We now move on to our next item on the agenda. If people are leaving the Chamber, please do so quickly and quietly.

We now move to the short debate, and I call Janet Finch-Saunders to speak on the topic she has chosen.

Diolch, Deputy Presiding Officer. This, basically, is a call for GPs to undertake routine screening for type 1 diabetes in children and young people. Lynne Neagle AM has kindly offered to give a minute, and my colleague, Mark Reckless.

I would like to speak today on the importance of screening particularly in children and young people, especially when they do present with the very four telling signs of severe illness. The potentially devastating effects of type 1 diabetes have been highlighted to me through evidence given to me, as a member of the Petitions Committee, by the family of the late 13-year-old Peter Baldwin, who tragically lost his life in early 2015 as a result of diabetic ketoacidosis—DKA. Peter's family may be with us this evening and were certainly doing their best to be here. I know that his mother and father, along with Diabetes UK, have worked very hard to try and ensure that no other family have to go through what they've had to endure.
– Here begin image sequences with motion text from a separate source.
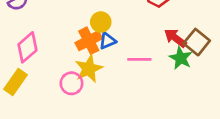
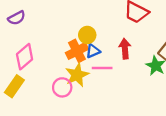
red arrow: (175, 38) -> (125, 49), moved, turned 48
pink line: (139, 59) -> (102, 68), moved

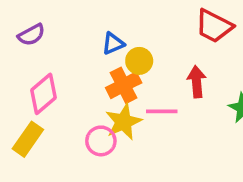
blue triangle: (93, 51) -> (113, 44), moved

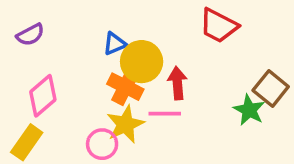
yellow circle: (139, 61) -> (142, 62), size x1.5
red arrow: (197, 82) -> (177, 83), moved
orange cross: (124, 85) -> (125, 87), turned -36

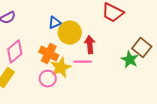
orange cross: (125, 87) -> (49, 54), moved

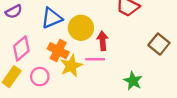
blue triangle: (55, 23) -> (52, 18), moved, size x1.5
green star: (130, 60) -> (133, 81), moved
pink circle: (48, 79) -> (40, 77), moved

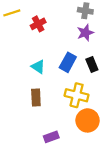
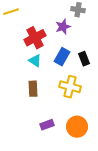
red cross: (38, 24) -> (35, 38), moved, size x1.5
purple star: (85, 33) -> (63, 27), moved
orange circle: (88, 120) -> (77, 127), moved

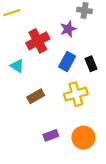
cyan triangle: (35, 61) -> (17, 66), moved
yellow cross: (70, 87) -> (76, 94), turned -30
brown rectangle: (33, 89) -> (36, 96), turned 63

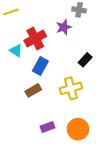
blue rectangle: (67, 62) -> (40, 66), moved
black rectangle: (91, 64) -> (85, 60), turned 64
cyan triangle: (17, 66) -> (16, 51), moved

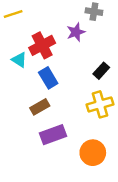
blue rectangle: (40, 66) -> (48, 78), turned -60
yellow cross: (71, 88) -> (100, 104), moved
purple rectangle: (47, 127) -> (53, 135), moved, size x1.5

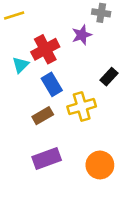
cyan triangle: (19, 60) -> (21, 65), turned 42
yellow cross: (100, 104) -> (82, 106), moved
purple rectangle: (53, 135) -> (47, 158), moved

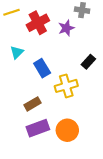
red cross: (45, 49) -> (38, 23), moved
brown rectangle: (43, 116) -> (33, 104), moved
orange circle: (100, 165) -> (67, 130), moved

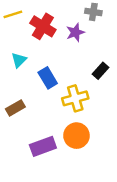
red cross: (38, 23) -> (43, 26), turned -30
brown rectangle: (33, 104) -> (15, 108), moved
orange circle: (67, 130) -> (76, 136), moved

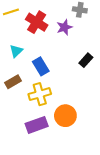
yellow cross: (75, 98) -> (40, 94), moved
brown rectangle: (15, 108) -> (13, 82), moved

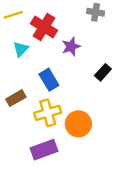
purple star: (64, 27) -> (71, 47), moved
cyan triangle: (16, 51) -> (21, 49), moved
orange circle: (65, 116) -> (78, 124), moved

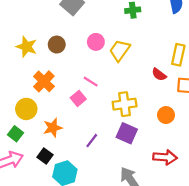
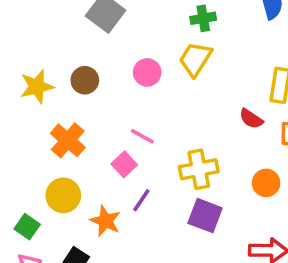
yellow star: (27, 47) -> (37, 87), turned -30
yellow trapezoid: (120, 50) -> (195, 59), moved
yellow circle: (26, 109) -> (63, 195), moved
orange star: (53, 128) -> (105, 221), moved, turned -30
purple line: (92, 141) -> (141, 200), moved

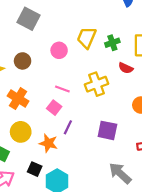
green cross: (203, 18) -> (112, 43), moved
yellow cross: (199, 169) -> (97, 84), moved

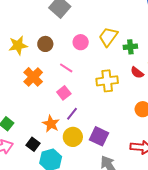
pink line: (62, 89) -> (66, 68), moved
purple square: (107, 130) -> (99, 136), moved
yellow circle: (21, 132) -> (73, 137), moved

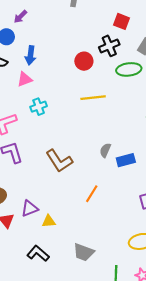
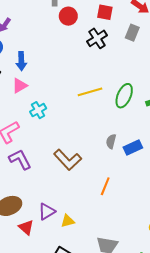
red circle: (84, 61) -> (68, 16), moved
green ellipse: (129, 69) -> (124, 96), moved, turned -50

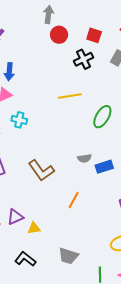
yellow line: (90, 92) -> (70, 96), moved
cyan cross: (38, 110) -> (19, 120), turned 35
gray semicircle: (111, 141) -> (84, 158), turned -120

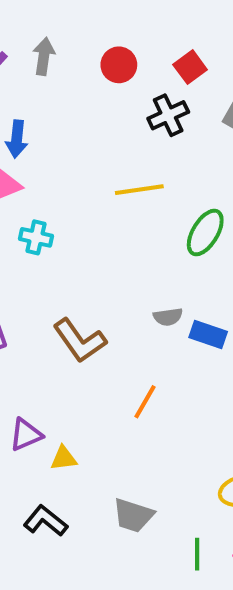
gray arrow: (48, 14) -> (44, 56), moved
red square: (94, 35) -> (190, 67), turned 35
blue rectangle: (104, 167) -> (208, 334), turned 36

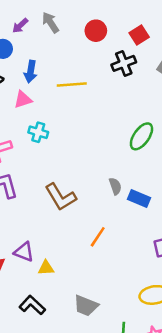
gray arrow: (44, 56) -> (50, 22), turned -45
yellow line: (139, 190) -> (72, 84), moved
gray semicircle: (168, 317) -> (115, 186), turned -105
purple triangle: (26, 435) -> (24, 252), turned 40

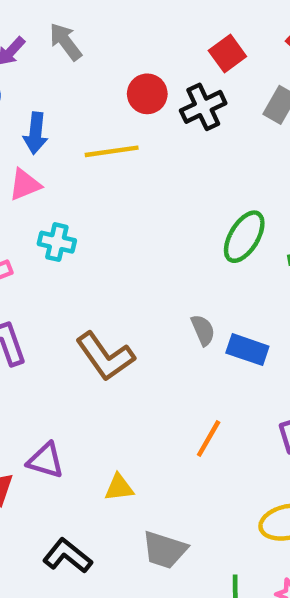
red circle: (96, 31) -> (147, 94), moved
orange line: (98, 237) -> (209, 438), moved
yellow triangle: (46, 268) -> (119, 488), moved

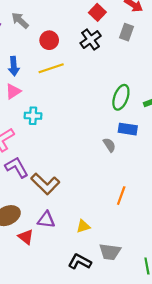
red circle: (147, 94) -> (49, 40), moved
blue rectangle: (247, 350) -> (128, 129), moved
brown L-shape: (105, 356) -> (45, 184), moved
black L-shape: (67, 556) -> (80, 262), moved

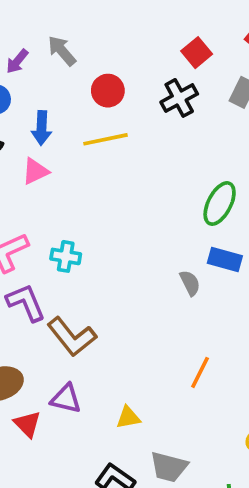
cyan cross: (33, 116) -> (66, 256), moved

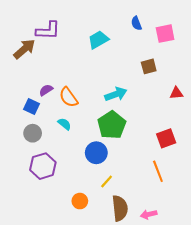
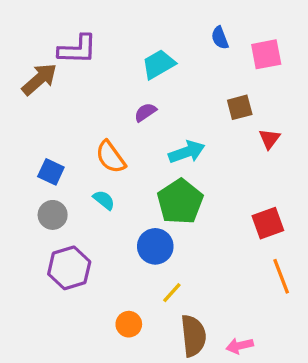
purple semicircle: (46, 90) -> (145, 112), moved
red triangle: (176, 93) -> (269, 139), moved, turned -48
orange line: (158, 171) -> (281, 276), moved

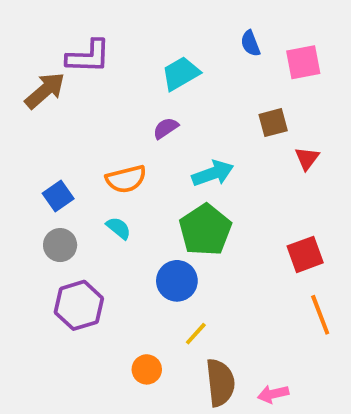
orange semicircle: (111, 157) -> (126, 179), turned -68
blue square: (51, 172) -> (58, 196), turned 30

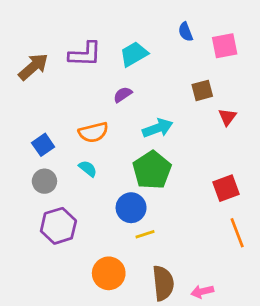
purple L-shape: (88, 57) -> (85, 54), moved
yellow line: (196, 334) -> (145, 234), moved, turned 30
orange circle: (147, 369) -> (109, 273), size x1.5

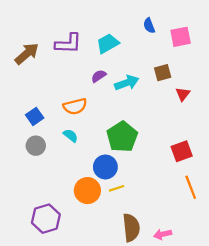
cyan arrow: (158, 128) -> (127, 83), moved
purple hexagon: (58, 226) -> (46, 219), moved
orange circle: (109, 273) -> (87, 191), moved

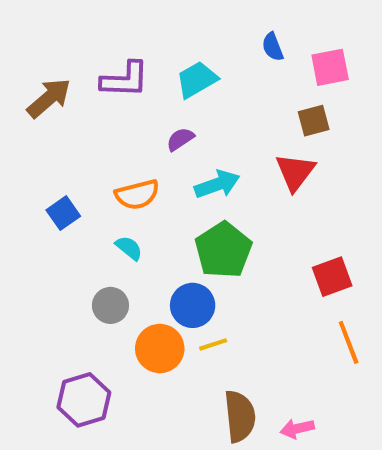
brown square: (163, 73) -> (314, 121), moved
cyan arrow: (127, 83) -> (217, 184), moved
red triangle: (183, 94) -> (295, 172), moved, size x1.5
gray circle: (36, 146) -> (110, 305), moved

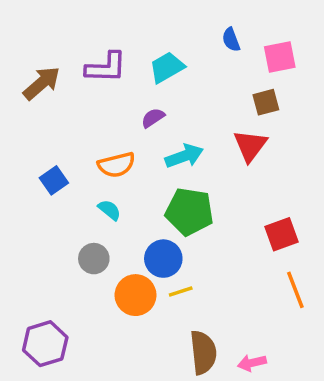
green pentagon: (223, 250) -> (189, 212), turned -30
purple hexagon: (84, 400) -> (45, 344), moved

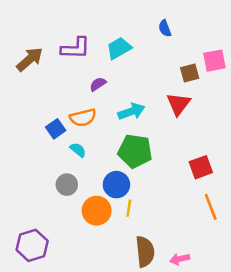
pink square: (280, 57) -> (214, 61), moved
purple semicircle: (153, 118) -> (98, 84), moved
blue square: (54, 180) -> (56, 129), moved
yellow line: (181, 292) -> (129, 208), turned -63

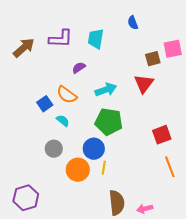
cyan trapezoid: (119, 48) -> (96, 39), turned -50
orange semicircle: (83, 118) -> (67, 95), turned 50

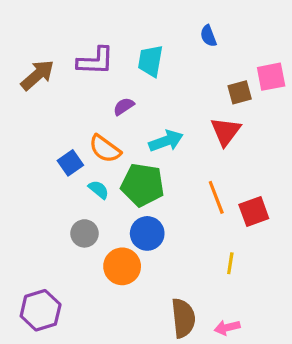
green pentagon: (109, 122) -> (142, 185), moved
orange line: (170, 167) -> (216, 197), moved
yellow line: (104, 168) -> (230, 263), moved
In her words—this is the mother's words:

'Peter loved life at school and his friends. He was a fit and healthy teenager who had the world at his feet. He'd just been to Germany with the school and had come back with a winter cold. On New Year's Eve, he was very unwell, so we visited our GP. He diagnosed a chest infection, giving us antibiotics. No type 1 test was offered or considered. I explained that Peter was sleeping lots and drinking lots, which we now know are two of the major signs of the four Ts.
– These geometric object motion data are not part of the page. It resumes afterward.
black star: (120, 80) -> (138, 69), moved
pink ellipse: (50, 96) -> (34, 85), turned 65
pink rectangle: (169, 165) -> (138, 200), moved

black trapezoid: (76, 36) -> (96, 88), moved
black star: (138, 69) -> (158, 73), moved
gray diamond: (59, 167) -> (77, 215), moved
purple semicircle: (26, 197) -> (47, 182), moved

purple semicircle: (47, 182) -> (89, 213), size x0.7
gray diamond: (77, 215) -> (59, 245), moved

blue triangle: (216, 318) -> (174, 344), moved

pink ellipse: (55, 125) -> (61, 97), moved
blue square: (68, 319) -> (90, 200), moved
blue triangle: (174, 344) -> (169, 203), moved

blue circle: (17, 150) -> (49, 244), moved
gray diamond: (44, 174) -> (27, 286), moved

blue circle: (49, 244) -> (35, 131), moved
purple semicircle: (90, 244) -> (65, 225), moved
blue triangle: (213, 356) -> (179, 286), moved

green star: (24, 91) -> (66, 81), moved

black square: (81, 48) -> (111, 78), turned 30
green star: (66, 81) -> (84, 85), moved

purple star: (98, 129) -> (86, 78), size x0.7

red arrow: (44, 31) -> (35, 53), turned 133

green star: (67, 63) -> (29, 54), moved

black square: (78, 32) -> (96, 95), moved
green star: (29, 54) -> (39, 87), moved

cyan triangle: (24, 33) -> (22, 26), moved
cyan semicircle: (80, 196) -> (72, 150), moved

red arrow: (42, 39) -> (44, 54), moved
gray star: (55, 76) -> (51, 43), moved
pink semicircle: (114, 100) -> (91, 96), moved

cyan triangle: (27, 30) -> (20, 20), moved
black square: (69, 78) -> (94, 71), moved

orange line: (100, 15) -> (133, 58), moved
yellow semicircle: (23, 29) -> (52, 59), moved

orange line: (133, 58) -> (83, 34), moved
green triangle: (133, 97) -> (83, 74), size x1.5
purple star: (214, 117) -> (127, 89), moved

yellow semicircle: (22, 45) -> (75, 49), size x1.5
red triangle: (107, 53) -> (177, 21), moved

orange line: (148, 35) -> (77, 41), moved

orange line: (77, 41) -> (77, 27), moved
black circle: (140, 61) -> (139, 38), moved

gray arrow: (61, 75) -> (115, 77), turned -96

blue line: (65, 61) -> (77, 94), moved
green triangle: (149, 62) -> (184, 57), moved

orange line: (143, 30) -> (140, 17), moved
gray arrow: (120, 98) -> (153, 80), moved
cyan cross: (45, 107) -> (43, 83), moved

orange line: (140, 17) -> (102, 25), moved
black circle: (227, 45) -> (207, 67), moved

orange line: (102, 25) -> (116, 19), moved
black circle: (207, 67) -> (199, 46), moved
'Twenty four hours later, at 4.30 p.m. on New Year's Day, we called the out-of-hours service and explained that we were very concerned about Peter, who was fast deteriorating, with laboured breathing and delirium. Insisting that this was very urgent, we were transferred to 999, which was engaged for quite a short time. I asked for an ambulance, which I had to be very direct about; the operator kept asking if this was deemed necessary. Thank goodness I insisted and I stuck to my guns—many at this point would've given up. The rapid response paramedic arrived shortly and the first thing he did after giving Peter oxygen was to prick his finger. He diagnosed Peter on the spot with type 1 diabetes and it took less than 30 seconds. The paramedic called an ambulance and within 15 minutes, we were in the resus department at the Heath hospital. Peter was given the right care. He fought for six days, but his poor little body couldn't cope and he never recovered.'

Diabetic ketoacidosis can be fatal. Peter had presented at his GP surgery days before. A two-second finger-prick test by his GP at that time could and would have diagnosed type 1 diabetes and given Peter and his family a vital 24-hour head start to fight the DKA. It is a testament to the dedication and commitment of Peter's family to campaigning in his memory that I'm stood here tonight raising this. They want—and I want—to make sure that no-one else ever has to go through the same horrific experience that they have and that nobody loses their child unnecessarily.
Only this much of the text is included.